Our names and nationalities, faces and faith brand us with the stain of collective guilt for crimes that we did not commit. Moments like this — like the aftermath of 9/11 or the reckoning after former President Donald Trump’s Muslim Ban in 2017 — moved many to conceal their ethnicity or cover their faith, particularly women who removed their hijabs or young children who hid behind aliases. Hate crimes statistics skyrocketed after 9/11, and reached near proportions in the wake of the Muslim Ban. Wadea’s death foreshadows that these figures may spike again, and descend on the heads of Arab and Muslim Americans shadowed by suspicion.

But we cannot shed our bodies. These are the corporal vehicles that connect us to the victims cast as villains in Gaza. And the symbols that tie us to distant places where “wars on terror” were wrought yesterday and are certain to wreck more lives tomorrow.

“Muslims are only newsworthy when villains, never victims.” I wrote those words, for the first time, as a law student weeks after the 9/11 terror attacks. I was much younger then, unprepared for what the world would come to be.

But I knew then that it would never be the same.

I typed those very eight words 20 years later in my book, “The New Crusades: Islamophobia and the Global War on Muslims.” In between the wide-eyed optimism of a young law student and the sobered worldview of an aging law professor, 9/11 and today’s war serve as bookends for morbid middle passages for Muslims in America and around the globe – as evidenced by the genocidal campaigns in China, persecution in India, hijab and abaya bans in France, and far more. The law and language of Islamophobia have been exported transnationally by an American “war on terror” that was first enforced on the home front, upon the heads of Arabs and Muslims like me whose citizenship was cast aside.
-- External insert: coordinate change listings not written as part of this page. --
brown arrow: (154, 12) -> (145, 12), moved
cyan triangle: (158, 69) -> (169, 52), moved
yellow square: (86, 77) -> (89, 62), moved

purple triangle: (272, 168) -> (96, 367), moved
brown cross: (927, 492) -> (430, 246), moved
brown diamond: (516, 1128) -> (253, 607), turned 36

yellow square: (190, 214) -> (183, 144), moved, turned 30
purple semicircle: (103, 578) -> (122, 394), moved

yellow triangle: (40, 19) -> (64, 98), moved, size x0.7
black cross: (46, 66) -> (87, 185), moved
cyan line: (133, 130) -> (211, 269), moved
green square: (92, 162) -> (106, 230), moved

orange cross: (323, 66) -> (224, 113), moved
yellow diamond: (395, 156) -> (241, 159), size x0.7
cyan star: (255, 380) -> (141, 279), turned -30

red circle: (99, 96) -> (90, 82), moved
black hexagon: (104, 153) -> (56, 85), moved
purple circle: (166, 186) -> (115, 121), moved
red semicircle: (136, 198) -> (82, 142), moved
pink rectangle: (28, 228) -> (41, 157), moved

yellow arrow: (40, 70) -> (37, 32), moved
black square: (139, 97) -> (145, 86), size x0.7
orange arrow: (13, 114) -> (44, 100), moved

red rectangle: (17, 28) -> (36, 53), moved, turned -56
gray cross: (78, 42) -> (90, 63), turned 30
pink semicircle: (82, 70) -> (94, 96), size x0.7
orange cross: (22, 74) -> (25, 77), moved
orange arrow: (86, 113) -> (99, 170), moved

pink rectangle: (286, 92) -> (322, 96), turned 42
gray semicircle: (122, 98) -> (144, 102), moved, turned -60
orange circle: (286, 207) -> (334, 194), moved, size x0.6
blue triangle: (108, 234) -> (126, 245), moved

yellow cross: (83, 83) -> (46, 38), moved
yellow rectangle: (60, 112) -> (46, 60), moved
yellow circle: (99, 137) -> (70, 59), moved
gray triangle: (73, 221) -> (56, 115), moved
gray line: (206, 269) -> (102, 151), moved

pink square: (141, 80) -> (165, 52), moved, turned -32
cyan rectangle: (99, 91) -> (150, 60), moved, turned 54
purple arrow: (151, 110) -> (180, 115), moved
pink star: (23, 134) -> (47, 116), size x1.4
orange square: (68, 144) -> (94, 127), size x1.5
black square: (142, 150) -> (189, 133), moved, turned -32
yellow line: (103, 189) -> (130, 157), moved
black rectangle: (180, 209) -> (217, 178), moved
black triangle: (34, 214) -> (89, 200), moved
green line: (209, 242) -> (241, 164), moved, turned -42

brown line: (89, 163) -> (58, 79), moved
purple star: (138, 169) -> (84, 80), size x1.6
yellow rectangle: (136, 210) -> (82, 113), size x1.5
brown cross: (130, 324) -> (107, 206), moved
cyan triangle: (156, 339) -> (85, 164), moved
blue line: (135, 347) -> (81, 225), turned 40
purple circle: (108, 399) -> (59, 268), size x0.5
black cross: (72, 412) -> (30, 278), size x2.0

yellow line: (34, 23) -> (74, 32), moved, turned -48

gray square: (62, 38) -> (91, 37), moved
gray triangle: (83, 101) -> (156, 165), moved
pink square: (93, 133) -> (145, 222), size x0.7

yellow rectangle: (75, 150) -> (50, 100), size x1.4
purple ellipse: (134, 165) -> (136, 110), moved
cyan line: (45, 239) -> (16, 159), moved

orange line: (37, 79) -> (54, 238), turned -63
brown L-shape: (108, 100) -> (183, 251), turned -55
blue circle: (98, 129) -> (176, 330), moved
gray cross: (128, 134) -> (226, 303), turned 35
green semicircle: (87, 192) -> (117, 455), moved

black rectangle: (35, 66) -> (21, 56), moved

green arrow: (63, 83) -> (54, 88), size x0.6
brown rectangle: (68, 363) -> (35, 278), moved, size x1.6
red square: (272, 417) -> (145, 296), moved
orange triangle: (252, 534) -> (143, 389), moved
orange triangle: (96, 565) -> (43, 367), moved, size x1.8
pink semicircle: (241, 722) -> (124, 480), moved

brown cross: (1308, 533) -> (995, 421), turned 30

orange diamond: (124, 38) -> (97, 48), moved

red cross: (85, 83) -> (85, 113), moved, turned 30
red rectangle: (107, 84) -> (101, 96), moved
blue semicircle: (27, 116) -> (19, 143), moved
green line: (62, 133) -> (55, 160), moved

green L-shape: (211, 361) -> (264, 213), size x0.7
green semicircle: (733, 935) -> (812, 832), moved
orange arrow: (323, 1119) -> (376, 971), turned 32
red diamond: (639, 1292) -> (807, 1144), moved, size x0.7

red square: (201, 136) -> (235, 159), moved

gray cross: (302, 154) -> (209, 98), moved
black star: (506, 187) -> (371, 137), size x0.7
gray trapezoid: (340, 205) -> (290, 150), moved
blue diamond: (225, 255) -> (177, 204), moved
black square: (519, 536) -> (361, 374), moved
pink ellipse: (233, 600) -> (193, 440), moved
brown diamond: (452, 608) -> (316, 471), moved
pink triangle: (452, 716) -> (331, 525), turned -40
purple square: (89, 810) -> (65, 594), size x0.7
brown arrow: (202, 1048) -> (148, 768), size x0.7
Being American was no protection. Not then and definitely not now.

The barrage of cold stares and commands to condemn terrorism, assignment of collective guilt and characterization of our dead children as “collateral damage,” not only strips us from the substance of citizenship, it renders us inhuman. “People don’t have ideas,” wrote Carl Jung, “Ideas have people.”

And the idea that conflates our skin with terrorism not only grips the imagination of people, but sinks into the very marrow of American gates of power. We must exist, whatever that even means anymore, within the very lines that divide our identities and sever us from normalcy.

While I am in Washington and not Chicago, I can feel every one of those 26 stabs that plunged into little Wadea’s body. While across American cities large and small, we see ourselves in the grieving parents forced to bury their dead children in Gaza.

This is what it means to be us.

Perhaps it is time that this country begins to see us.